━━━ DATA FOR ANALYSIS

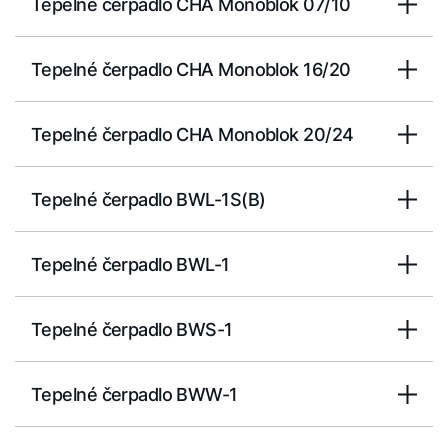
Tepelné čerpadlo CHA Monoblok 07/10
Tepelné čerpadlo CHA Monoblok 16/20
Tepelné čerpadlo CHA Monoblok 20/24
Tepelné čerpadlo BWL-1S(B)
Tepelné čerpadlo BWL-1
Tepelné čerpadlo BWS-1
Tepelné čerpadlo BWW-1
Dobrý deň!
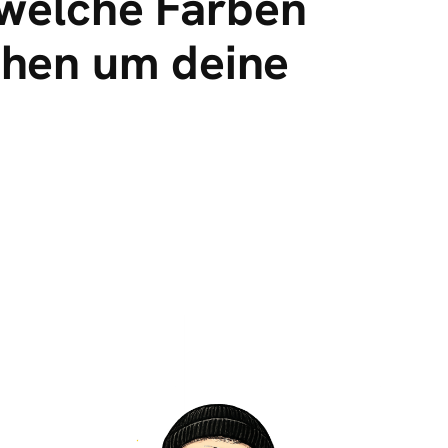
 welche Farben
ühen um deine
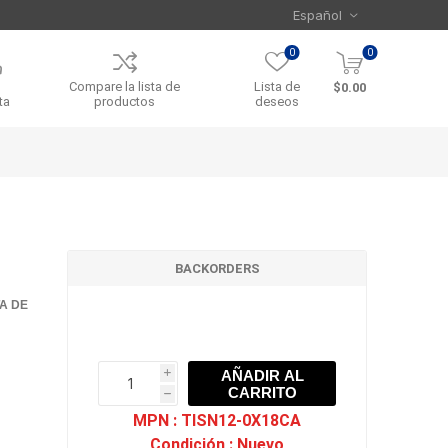
0
0
Compare la lista de
Lista de
$0.00
ta
productos
deseos
BACKORDERS
TA DE
AÑADIR AL
i
CARRITO
h
h
MPN :
TISN12-0X18CA
Condición :
Nuevo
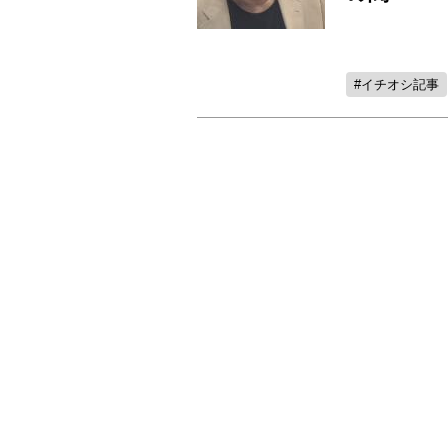
イチオシ記事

━━━━━━

ACTIVITY: Where does the word "čerpadlo" occur in the records? Return every line that holds it.

OUTPUT FOR THIS EXERCISE:
Tepelné čerpadlo CHA Monoblok 07/10
Tepelné čerpadlo CHA Monoblok 16/20
Tepelné čerpadlo CHA Monoblok 20/24
Tepelné čerpadlo BWL-1S(B)
Tepelné čerpadlo BWL-1
Tepelné čerpadlo BWS-1
Tepelné čerpadlo BWW-1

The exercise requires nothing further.